平成30年(2018年)5月より、当講座の教授とともに、附属病院精神科の科長に就任しております。
平成6年に広島大学医学部を卒業後、研修医として総合病院である大学病院で精神科の基礎を学ぶとともに、培養細胞や動物モデルによる精神薬理学の基礎研究のテクニックを学びました。その中で、臨床では、身体疾患を患う患者の精神心理的な負担の軽減の重要性に気づき、また、研究では、脳神経回路の特に大脳辺縁系と前頭葉の異常が気分障害の病態の一つである仮説に興味を持ち、ヒトの脳画像研究が今後の病態解明の鍵となると考え、国立がんセンター研究所支所(現在の国立がん研究センター東病院臨床開発センター)の精神腫瘍学研究部に異動しました。

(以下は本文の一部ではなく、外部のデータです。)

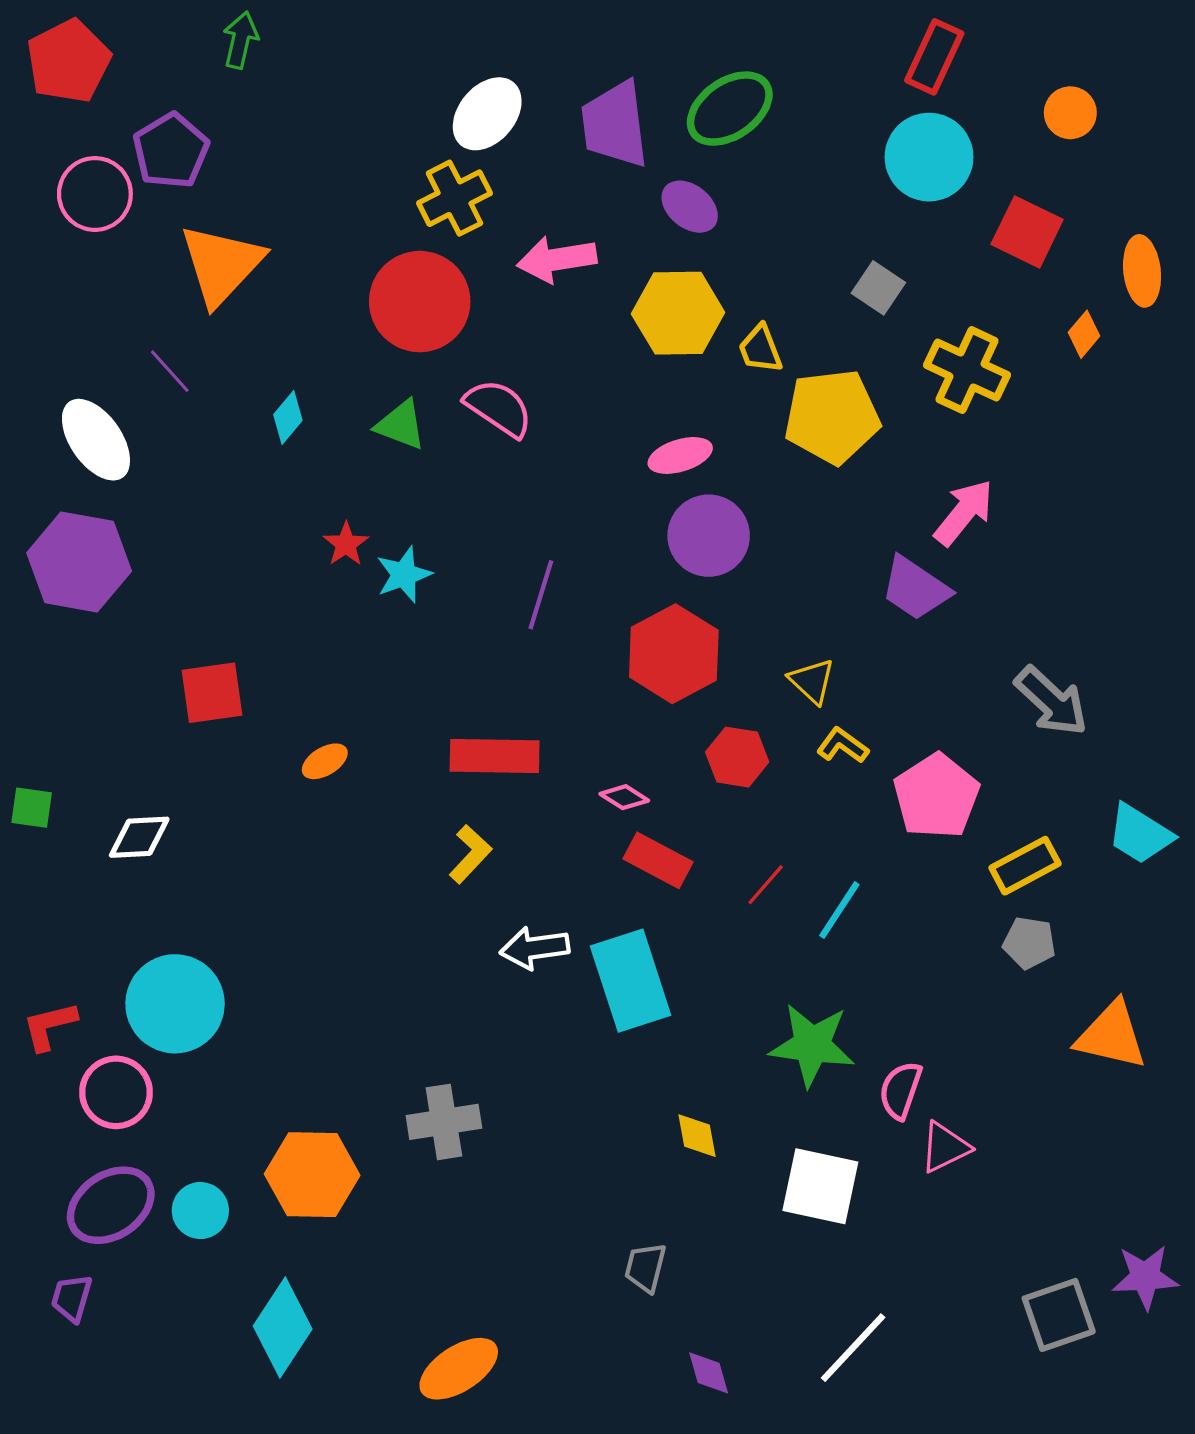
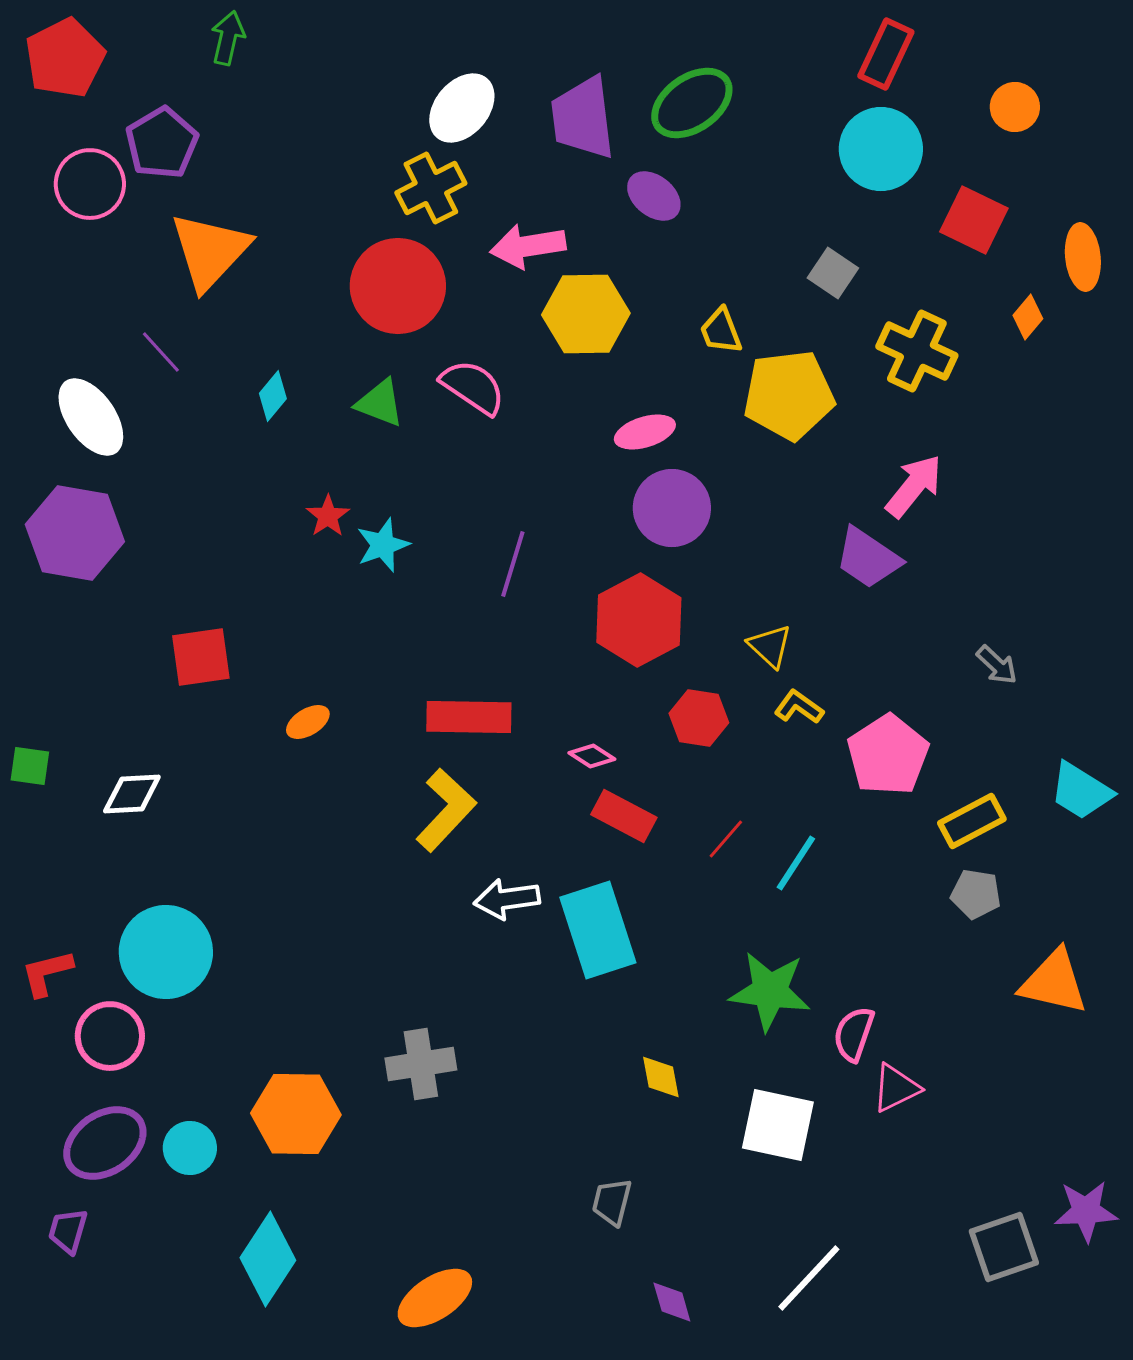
yellow hexagon: (678, 313) -> (586, 314), moved
gray arrow: (1051, 701) -> (997, 665), size x0.6
yellow L-shape: (470, 854) -> (446, 810), size x1.5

そこで、がんと診断された患者の中にはその後、うつ病・適応障害となりその後のがん治療・日常生活に大きく支障をきたすだけでなく、死んだほうがまだましだと考える(自殺念慮)ほどの大きな苦痛・不安を抱える患者への支援の必要性を痛感しました。
その後、国立精神・神経医療研究センターの自殺予防総合対策センターに移り、我が国の自殺総合対策の方向性を決める自殺総合対策大綱の策定の過程やその対策の実際を経験するとともに、その中でも身体疾患を患う患者の自殺予防にかかわりました。同時に、精神薬理研究部に属して、抑うつ・不安の背景にある脳神経回路と基礎精神薬理学、そしてこれらの基礎研究の知見を基とした大規模臨床研究にも関わりました。
岡山大学に異動後は、学生、初期研修医、後期研修医(専攻医)の教育指導、地域・急性期精神科医療なども経験してきました。
これらの経験を活かし、大学としての「教育」「臨床」「研究」に貢献し、社会に求められている優秀な精神科医を育成し、安全で安心な医療の提供を目指していきます。